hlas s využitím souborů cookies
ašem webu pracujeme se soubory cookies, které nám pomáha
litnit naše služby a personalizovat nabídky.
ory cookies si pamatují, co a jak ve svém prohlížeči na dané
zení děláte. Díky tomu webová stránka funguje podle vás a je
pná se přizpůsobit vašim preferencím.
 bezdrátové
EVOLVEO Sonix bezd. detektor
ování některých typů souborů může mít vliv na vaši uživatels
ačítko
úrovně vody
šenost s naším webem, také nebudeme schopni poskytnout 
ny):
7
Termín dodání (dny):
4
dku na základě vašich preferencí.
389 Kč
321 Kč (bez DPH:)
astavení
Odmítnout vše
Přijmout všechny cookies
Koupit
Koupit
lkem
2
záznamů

* ACTION ITEM *
Your task is to find each line in the entries that contains the string "cookies" and copy it.

* RESPONSE TO THE TASK *
hlas s využitím souborů cookies
ašem webu pracujeme se soubory cookies, které nám pomáha
ory cookies si pamatují, co a jak ve svém prohlížeči na dané
Přijmout všechny cookies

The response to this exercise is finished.